Washington Resigns As Lake Wales Basketball Coach
Fri. April 20, 2012 at 8:00 p.m. | By Polk Preps Staff
Billy Washington led Lake Wales to the Class 5A state championship this past season. (Photo by PIERRE DUCHARME | THE LEDGER)
By PHIL ATTINGER
LEDGER MEDIA GROUP
LAKE WALES | Coach Billy Dee Washington, the Lake Wales basketball coach who fulfilled a lifelong dream of coaching a basketball team to a state championship, has resigned, effective June 8.
Washington lead the Lake Wales Highlanders boys’ basketball team to the Class 5A state championship on March 3.
On March 26, he was placed on paid leave after a 17-year-old girl was injured by another student in the gymnasium where he was working.

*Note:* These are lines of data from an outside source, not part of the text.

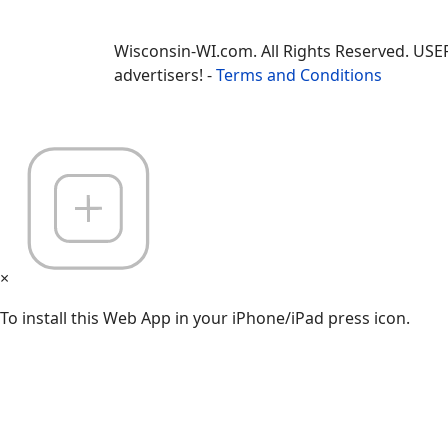
Wisconsin-WI.com. All Rights Reserved. USE
advertisers! -
Terms and Conditions
×
To install this Web App in your iPhone/iPad press icon.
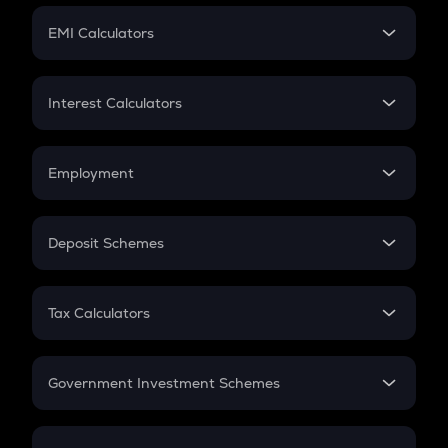
Crypto Futures
SIP
EMI Calculators
Lumpsum
EMI
Home Loan EMI
Interest Calculators
Car Loan EMI
Compound Interest
Credit Card EMI
Simple Interest
Employment
Flat Interest
In-Hand Salary
Salary Hike
Deposit Schemes
Work Experience
FD
PPF
RD
Tax Calculators
Gratuity
GST
Retirement
Government Investment Schemes
Sukanya Samriddhu Yojana
NPS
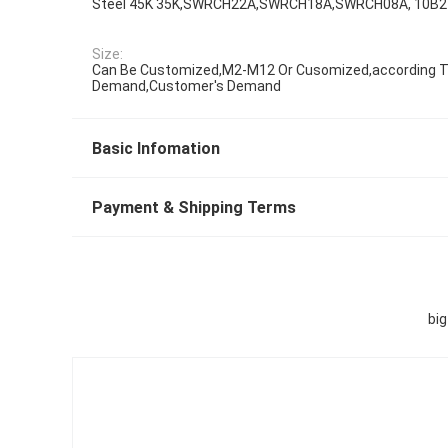
Steel 45K 35K,SWRCH22A,SWRCH18A,SWRCH08A, 10B2
Size:
Can Be Customized,M2-M12 Or Cusomized,according To
Demand,Customer's Demand
Basic Infomation
Payment & Shipping Terms
bi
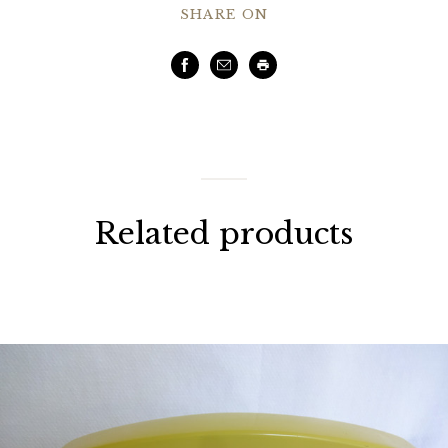
SHARE ON
Facebook
Email
Print
Related products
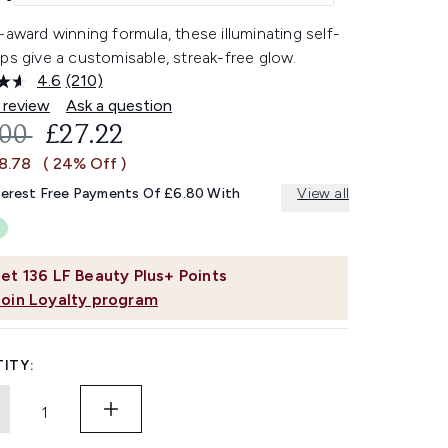
-award winning formula, these illuminating self-
ps give a customisable, streak-free glow.
4.6
(210)
Read
210
 review
Ask a question
Reviews.
OMMENDED RETAIL PRICE:
CURRENT PRICE:
.00
£27.22
Same
page
£8.78
( 24% Off )
link.
terest Free Payments Of £6.80 With
View all
et
136
LF Beauty Plus+ Points
Join Loyalty program
ITY:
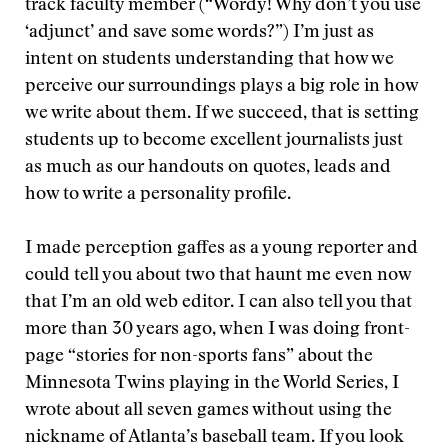
track faculty member (“Wordy! Why don’t you use
‘adjunct’ and save some words?”) I’m just as
intent on students understanding that how we
perceive our surroundings plays a big role in how
we write about them. If we succeed, that is setting
students up to become excellent journalists just
as much as our handouts on quotes, leads and
how to write a personality profile.
I made perception gaffes as a young reporter and
could tell you about two that haunt me even now
that I’m an old web editor. I can also tell you that
more than 30 years ago, when I was doing front-
page “stories for non-sports fans” about the
Minnesota Twins playing in the World Series, I
wrote about all seven games without using the
nickname of Atlanta’s baseball team. If you look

She was injured when her head hit the floor after being body-slammed by another student.
Lake Wales Police arrested 18-year-old Daquand Devonte Marion and charged him with battery.
Marion also was suspended from school for 10 days, and the Lake Wales Charter School System has recommended to the Polk County School District that he be expelled.
Parents and players praised Washington, who led the team to the school’s second state basketball championship.
Sophia Allen said Washington has been a positive influence in her children’s lives.
Another parent, Sherita Brooks, said Washington was a good role model for her son, Douglas, whom Washington has coached for the past three years.
The players were upset enough by the suspension of the 2011-12 PolkPreps.com Boys Basketball Coach of the Year that there was talk of boycotting their victory parade April 4.
But when they were told Washington could join the parade, the celebration went on as scheduled.
The investigation into Washington ended Friday when he resigned.
In a signed statement, he and Lake Wales High School Principal Donna Dunson agreed that he will receive normal pay through the end of this year’s contract and neither one of them will make disparaging remarks or further comment on the matter.
Both have declined to comment throughout the investigation, as have Superintendent Jesse Jackson and Washington’s lawyer, Breezi Stanislaus.
Robin Gibson, lawyer for the Charter System, provided the News Chief with a copy of the 70-page Charter System’s investigation Friday.
It is now “public knowledge,” he said, since the school’s investigation of Washington has closed.
The March 23 incident involved students who were not in Washington’s class, but he was the only faculty member in the gym at the time.
According to statements by Marion, Washington and weightlifting coach Mike Lee, Marion and the injured girl were weightlifting students.
The incident started about 9:25 a.m. as Marion and other boys were horseplaying in the gym, police reported.
A 4-minute, 20-second security camera video, released by police Wednesday, shows the boys sparring and wrestling while other students are shooting baskets.
Washington can’t be seen in the video. Gibson said Wednesday that Washington was seated at a desk working on his laptop on the south end of the gym, away from the camera and the incident, which happened on the north end.
In an email he sent March 28 to Assistant Principal Eugene Kendrick, Washington said he was working on a computer near a storage room when he heard a loud noise and saw the girl on the ground across the gym.
A few of the students explained to him what happened, Washington’s email said, so he called the front office for Jasone Dewitt, the athletic dean.
“I did not witness the incident,” Washington wrote, “but they know horseplaying is not allowed to prevent accidents from happening.”
He told Kendrick that he had earlier told the boys to stop horseplaying.
When they started again, he had told them to stop or go back to the weight room, or he would “send them up” to the front office.
He wrote that they then stopped and scattered.
In a statement he made to administrators, Lee said he learned the horseplay went on for 10 minutes.
Lee said the fact his students were in the gym and not the weightlifting room was normal because the physical education team decided three or four years ago to allow students to experience other activities if they were done with their usual class activities.
According to their written statements, 18 of the 27 students in the gym at the time said they saw what happened and the horseplay that lead up to it.
One student said Washington was frequently working on his iPad during class.
Lee said he didn’t learn the full story until he met with Dunson and her administrative staff on March 26 and saw the video.
“There was no reason for these students to act like they did, no reason for others students to stand there and let it happen, and no reason for the supervising teacher to be absent from the view of the camera when all of this was happening,” Lee said.